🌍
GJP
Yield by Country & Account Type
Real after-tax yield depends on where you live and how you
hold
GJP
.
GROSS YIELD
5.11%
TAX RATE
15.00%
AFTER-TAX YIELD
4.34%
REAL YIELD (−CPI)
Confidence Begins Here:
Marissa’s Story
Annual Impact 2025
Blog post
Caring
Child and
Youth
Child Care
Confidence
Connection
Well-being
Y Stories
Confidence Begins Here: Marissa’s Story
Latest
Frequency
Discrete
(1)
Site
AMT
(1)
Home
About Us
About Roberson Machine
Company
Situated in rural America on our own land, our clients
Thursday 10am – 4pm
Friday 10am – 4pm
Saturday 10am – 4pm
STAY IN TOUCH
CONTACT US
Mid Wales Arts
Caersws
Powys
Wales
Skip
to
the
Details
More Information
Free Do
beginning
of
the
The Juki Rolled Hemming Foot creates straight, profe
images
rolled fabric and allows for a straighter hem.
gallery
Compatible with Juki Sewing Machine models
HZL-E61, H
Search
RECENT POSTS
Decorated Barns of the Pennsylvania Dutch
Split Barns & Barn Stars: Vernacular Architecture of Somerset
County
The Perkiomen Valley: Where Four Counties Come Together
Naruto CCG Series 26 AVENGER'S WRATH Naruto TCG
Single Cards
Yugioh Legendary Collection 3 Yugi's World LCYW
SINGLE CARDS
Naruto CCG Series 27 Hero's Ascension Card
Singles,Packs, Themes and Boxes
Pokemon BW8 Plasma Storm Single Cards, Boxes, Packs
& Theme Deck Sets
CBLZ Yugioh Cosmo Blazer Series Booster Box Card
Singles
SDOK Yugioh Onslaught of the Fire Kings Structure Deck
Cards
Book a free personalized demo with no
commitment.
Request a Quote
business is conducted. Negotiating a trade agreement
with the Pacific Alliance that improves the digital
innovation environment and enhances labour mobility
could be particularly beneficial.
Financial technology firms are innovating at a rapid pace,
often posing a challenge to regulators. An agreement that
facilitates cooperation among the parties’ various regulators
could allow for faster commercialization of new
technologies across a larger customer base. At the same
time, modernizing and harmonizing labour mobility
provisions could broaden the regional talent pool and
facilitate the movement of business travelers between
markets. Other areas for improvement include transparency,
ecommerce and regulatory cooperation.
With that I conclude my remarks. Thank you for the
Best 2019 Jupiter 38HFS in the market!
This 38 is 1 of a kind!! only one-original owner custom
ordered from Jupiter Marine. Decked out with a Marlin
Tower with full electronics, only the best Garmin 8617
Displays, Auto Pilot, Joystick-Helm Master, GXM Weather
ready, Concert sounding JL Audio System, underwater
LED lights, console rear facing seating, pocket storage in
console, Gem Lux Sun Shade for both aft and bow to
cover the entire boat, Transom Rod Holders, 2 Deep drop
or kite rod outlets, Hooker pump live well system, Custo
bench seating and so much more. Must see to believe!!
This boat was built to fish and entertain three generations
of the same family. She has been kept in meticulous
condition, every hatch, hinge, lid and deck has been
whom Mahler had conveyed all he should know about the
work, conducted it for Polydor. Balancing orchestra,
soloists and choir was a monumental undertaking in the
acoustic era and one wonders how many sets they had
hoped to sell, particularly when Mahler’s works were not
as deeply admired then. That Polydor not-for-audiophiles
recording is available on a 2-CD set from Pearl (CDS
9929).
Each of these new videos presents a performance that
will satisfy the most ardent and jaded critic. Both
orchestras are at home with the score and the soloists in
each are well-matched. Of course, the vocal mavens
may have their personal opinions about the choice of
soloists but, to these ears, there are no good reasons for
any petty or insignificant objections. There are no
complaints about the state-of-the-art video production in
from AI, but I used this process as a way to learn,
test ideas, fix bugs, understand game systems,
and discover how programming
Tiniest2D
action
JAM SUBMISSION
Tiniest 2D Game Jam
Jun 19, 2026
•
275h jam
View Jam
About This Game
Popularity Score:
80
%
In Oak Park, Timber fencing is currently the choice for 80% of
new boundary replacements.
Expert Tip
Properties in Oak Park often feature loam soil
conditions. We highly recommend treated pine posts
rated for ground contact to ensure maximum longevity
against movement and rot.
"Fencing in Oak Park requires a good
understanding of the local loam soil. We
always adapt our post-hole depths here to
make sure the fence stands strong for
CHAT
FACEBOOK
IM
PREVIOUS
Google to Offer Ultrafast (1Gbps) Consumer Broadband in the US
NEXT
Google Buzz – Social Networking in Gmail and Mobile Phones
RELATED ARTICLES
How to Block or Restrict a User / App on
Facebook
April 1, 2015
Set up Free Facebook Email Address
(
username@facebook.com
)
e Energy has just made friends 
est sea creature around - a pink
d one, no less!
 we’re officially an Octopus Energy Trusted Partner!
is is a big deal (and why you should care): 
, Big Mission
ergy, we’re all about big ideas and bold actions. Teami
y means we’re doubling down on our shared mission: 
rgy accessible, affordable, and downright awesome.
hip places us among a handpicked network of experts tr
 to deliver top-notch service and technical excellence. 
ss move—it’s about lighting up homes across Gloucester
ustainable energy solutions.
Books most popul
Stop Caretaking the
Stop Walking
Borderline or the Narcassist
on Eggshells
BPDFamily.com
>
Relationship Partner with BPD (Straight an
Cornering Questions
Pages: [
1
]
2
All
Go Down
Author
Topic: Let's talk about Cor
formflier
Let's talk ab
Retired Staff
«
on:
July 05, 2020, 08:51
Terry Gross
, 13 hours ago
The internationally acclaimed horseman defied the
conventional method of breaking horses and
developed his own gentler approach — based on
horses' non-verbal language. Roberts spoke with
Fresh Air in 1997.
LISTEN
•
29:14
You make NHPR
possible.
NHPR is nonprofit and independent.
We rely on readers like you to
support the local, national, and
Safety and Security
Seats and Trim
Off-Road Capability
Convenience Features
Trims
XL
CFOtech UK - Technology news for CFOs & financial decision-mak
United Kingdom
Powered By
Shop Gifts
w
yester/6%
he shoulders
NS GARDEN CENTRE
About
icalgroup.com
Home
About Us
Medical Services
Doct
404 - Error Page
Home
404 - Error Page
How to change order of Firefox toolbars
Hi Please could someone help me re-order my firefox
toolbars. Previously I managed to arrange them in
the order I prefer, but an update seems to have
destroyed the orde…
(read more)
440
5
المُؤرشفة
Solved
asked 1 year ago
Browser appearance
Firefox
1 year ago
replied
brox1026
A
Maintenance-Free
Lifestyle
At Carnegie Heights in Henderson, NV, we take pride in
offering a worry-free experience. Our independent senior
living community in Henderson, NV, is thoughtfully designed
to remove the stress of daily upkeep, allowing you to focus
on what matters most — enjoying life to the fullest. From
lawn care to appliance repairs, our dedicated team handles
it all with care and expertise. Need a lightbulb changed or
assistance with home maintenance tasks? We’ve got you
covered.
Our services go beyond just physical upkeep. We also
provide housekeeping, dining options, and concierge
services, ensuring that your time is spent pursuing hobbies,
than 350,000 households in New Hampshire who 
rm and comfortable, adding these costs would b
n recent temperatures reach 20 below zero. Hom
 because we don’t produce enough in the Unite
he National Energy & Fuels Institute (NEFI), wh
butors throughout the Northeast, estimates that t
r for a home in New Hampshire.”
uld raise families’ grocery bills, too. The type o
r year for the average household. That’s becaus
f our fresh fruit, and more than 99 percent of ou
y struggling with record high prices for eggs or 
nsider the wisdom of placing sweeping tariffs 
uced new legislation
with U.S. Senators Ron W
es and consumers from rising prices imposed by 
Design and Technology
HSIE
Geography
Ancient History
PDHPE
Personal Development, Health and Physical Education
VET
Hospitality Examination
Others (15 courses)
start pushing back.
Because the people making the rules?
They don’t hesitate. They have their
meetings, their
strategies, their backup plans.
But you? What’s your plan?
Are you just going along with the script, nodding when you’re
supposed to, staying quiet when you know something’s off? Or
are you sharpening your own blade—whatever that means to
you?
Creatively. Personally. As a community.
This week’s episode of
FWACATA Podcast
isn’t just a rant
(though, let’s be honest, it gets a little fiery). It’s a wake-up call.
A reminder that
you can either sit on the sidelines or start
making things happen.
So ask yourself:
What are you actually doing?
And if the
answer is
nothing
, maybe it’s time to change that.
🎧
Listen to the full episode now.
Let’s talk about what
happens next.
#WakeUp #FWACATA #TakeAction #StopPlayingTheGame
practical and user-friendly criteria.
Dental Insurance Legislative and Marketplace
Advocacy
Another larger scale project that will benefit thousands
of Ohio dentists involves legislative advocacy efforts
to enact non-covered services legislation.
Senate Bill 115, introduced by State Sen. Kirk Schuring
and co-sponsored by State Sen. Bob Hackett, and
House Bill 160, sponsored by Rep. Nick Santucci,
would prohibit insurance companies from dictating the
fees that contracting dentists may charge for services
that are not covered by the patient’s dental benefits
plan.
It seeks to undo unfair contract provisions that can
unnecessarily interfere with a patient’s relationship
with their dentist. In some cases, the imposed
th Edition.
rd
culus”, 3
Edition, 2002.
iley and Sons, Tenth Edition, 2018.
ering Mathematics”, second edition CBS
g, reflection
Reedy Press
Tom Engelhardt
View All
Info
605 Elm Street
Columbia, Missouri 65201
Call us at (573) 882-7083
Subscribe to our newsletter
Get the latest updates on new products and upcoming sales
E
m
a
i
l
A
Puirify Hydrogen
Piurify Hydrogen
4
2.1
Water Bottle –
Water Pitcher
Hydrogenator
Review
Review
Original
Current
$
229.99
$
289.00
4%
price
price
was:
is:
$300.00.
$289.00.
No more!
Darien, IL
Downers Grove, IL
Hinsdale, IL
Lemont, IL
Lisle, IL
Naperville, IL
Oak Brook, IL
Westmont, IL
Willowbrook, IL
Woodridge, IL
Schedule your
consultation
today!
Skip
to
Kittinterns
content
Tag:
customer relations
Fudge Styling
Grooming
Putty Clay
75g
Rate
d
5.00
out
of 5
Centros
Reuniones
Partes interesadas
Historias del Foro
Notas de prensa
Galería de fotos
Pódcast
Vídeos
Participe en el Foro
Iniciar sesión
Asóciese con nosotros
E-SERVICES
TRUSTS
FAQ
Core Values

== == ==

Problem
Your task for the entries above: copy exactly the span starting with the line with "may have their" and going on through the line with "complaints about the", both lines included, and nothing else.

Final answer
may have their personal opinions about the choice of
soloists but, to these ears, there are no good reasons for
any petty or insignificant objections. There are no
complaints about the state-of-the-art video production in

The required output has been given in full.